The Spooky Bunch
Directed by Ann Hui
Year: 1980
Rating: 7.5
In any discussion of the New Wave films of the early 1980’s, this film and
its director Ann Hui is always center stage along with a few other directors.
The connective tissue that binds the directors of this film movement is not
always easy to discern. Their film styles and film subjects were not really
similar – from dramas to social issues to Wuxia to action and to the supernatural
as this film is. But what they had in common was that many of them had gone
to film schools in the West, learned their craft in Hong Kong TV and brought
a new sensibility to film when they had an opportunity. And made them in
Cantonese. Many of these directors had careers that faded out fairly quickly
– ones like Dennis Yu, Alex Cheung, Allen Fong, Kirk Wong, Clifford Choi
– and it is difficult to even find their films any more. The most successful
of the New Wave directors was Tsui Hark but the films that he made within
the New Wave catalog were all bombs (though quite wonderful) and he quickly
shifted to more commercial films.
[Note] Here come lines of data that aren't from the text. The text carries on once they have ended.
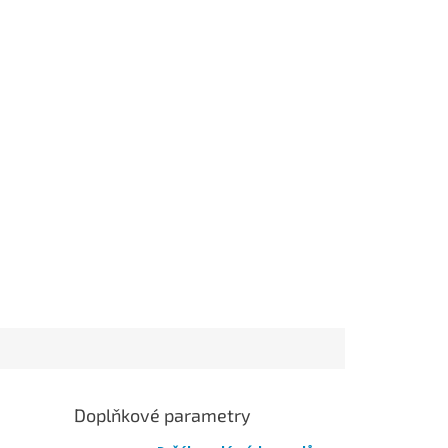
Doplňkové parametry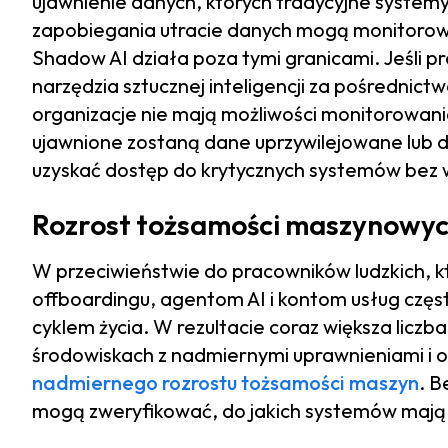
ujawnienie danych, których tradycyjne syste
zapobiegania utracie danych mogą monitorowa
Shadow AI działa poza tymi granicami. Jeśli p
narzędzia sztucznej inteligencji za pośredni
organizacje nie mają możliwości monitorowania
ujawnione zostaną dane uprzywilejowane lub 
uzyskać dostęp do krytycznych systemów bez w
Rozrost tożsamości maszynowy
W przeciwieństwie do pracowników ludzkich, k
offboardingu, agentom AI i kontom usług częs
cyklem życia. W rezultacie coraz większa liczb
środowiskach z nadmiernymi uprawnieniami i
nadmiernego rozrostu tożsamości maszyn
. B
mogą zweryfikować, do jakich systemów mają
Patrick Tam has made some great films but
his output has been very slow and sporadic over the years. Yim Ho is similar
– not a lot of films but usually well-received by critics.
Then there is Ann Hui who has consistently been making films since her 1979
debut The Secret. She has really stuck to her guns, making films that are
serious and meaningful to her with only the occasional foray into more commercial
films like Visible Secret which was a return for her to the supernatural,
a two part historical Wuxia film in 1987 called Princess Fragrance and The
Romance of Book and Sword and a film for the Shaw Brothers near the end of
their era called Love in a Fallen City with Chow Yun Fat and Cora Miao who
had also starred in a previous film of hers, The Story of Woo Viet. Most
of her films have not exactly been box office bonanzas yet she continues
to get funding for new ones and in fact her films over the past few years
have been some of her most acclaimed. Many of her earlier films are also
not easy to find any more on any platform which is a shame. The Secret is
available only on Blue Ray at the Hong Kong Film Archives in person and as
far as I know Spooky Bunch has not been released on DVD. The copy I finally
watched after giving up on a nice clean version was ripped off a VHS years
ago when Chinatown had rental stores and 40% of the white sub-titles are
lost in the background. Some people seem to have seen it at festivals so
there must be a print around.
Her second film Spooky Bunch is rather fascinating – as helter skelter as
one can imagine with tonal shifts and scene changes that come at you in rapid
fire. Primarily a supernatural comedy but also with a few deaths along the
way, it stars Josephine Siao who was at the time one of the most popular
actresses in Hong Kong film history with hundreds of idol films she had made
in the 1960s. She was past idol age now and was looking for a challenge and
so produced this for Ann Hui who had a few big successes in TV directing
but not much of an established film resume. This film along with Sammo Hung’s
Encounter of the Spooky Kind (1980) jump started a new trend in loads of
supernatural films in the 80’s. It also stars Kenny Bee who was also a star
at the time. Hui has never had trouble getting stars to act in her films
– Maggie, Brigitte, Anita Mui, Shu Qi, Andy Lau, Michelle Yeoh have all been
in her films.
An elderly man has hired a moth-eaten Chinese opera troupe to come to Cheung
Chau Island (off of Hong Kong) to perform for him and the community. He has
an ulterior motive though other than liking second rate Opera. He thinks
a former dead business partner of his put a curse on his family and so he
has tracked down the only remaining descendent of the partner – Ah Chi (Josephine)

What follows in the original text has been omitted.